Retype all data exactly as given. Pictures should not be retyped.

---------- Supplied data

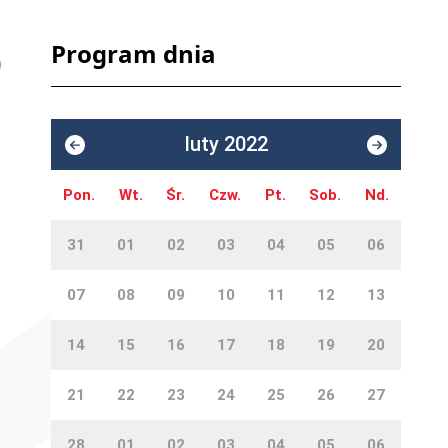
Program dnia
luty 2022
Pon.
Wt.
Śr.
Czw.
Pt.
Sob.
Nd.
31
01
02
03
04
05
06
07
08
09
10
11
12
13
14
15
16
17
18
19
20
21
22
23
24
25
26
27
28
01
02
03
04
05
06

--------------------

> Result:
Program dnia
luty 2022
Pon.
Wt.
Śr.
Czw.
Pt.
Sob.
Nd.
31
01
02
03
04
05
06
07
08
09
10
11
12
13
14
15
16
17
18
19
20
21
22
23
24
25
26
27
28
01
02
03
04
05
06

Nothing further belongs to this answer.